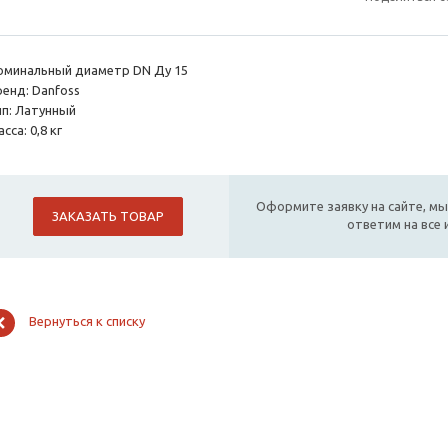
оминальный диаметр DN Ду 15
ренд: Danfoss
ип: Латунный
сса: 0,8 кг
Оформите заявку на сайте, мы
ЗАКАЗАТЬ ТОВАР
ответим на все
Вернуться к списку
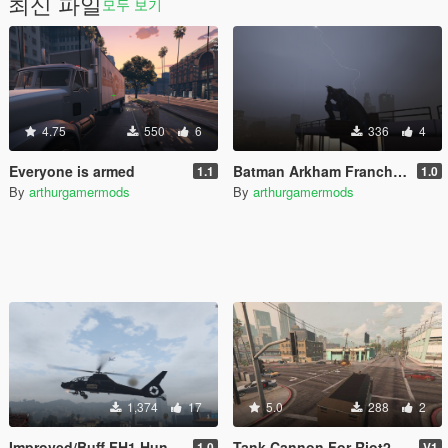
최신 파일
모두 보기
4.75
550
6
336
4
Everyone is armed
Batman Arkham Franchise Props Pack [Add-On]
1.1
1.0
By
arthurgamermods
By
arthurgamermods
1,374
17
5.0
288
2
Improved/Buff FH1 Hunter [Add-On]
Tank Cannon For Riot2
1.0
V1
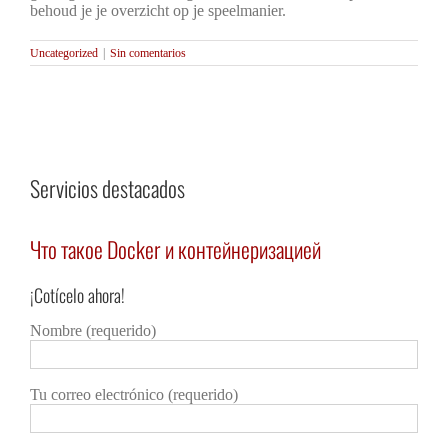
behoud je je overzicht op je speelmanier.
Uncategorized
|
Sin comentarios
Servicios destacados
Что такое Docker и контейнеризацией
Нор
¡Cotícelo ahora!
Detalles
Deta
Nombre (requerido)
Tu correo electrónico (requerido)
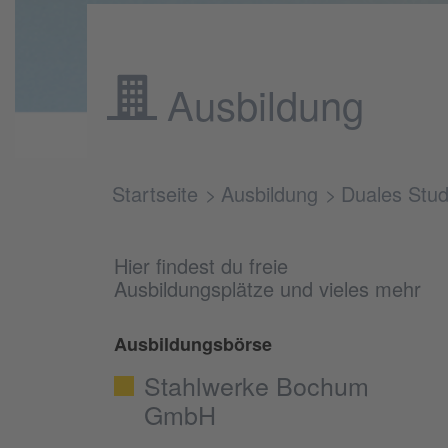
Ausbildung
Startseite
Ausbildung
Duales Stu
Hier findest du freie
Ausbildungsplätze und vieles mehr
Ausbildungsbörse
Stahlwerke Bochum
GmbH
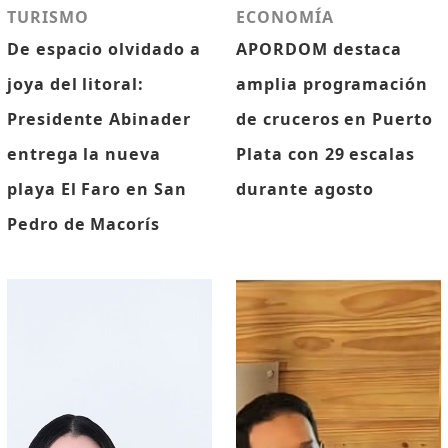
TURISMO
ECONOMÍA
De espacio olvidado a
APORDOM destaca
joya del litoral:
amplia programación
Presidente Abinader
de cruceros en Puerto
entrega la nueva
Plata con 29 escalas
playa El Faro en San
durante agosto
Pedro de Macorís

...

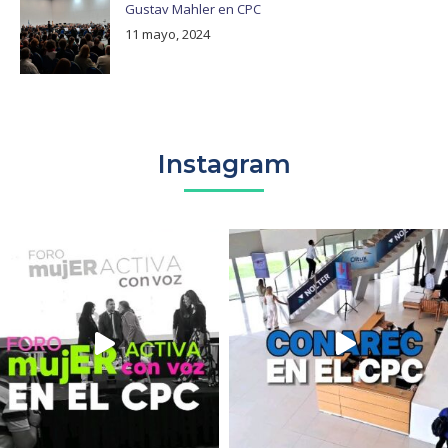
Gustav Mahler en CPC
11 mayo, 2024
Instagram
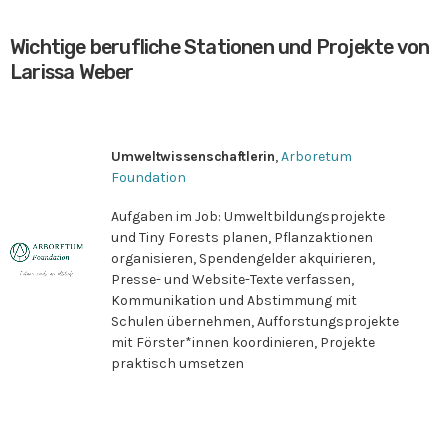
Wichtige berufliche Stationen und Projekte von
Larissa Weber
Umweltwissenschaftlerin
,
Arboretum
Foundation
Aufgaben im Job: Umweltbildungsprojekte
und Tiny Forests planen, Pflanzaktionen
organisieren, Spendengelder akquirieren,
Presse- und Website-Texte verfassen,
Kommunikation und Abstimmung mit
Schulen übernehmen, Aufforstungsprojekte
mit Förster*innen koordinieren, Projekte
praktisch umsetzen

Brief:
Your task is to return each line of the data above that contains the string "requerido".

Reply to the exercise:
Nombre (requerido)
Tu correo electrónico (requerido)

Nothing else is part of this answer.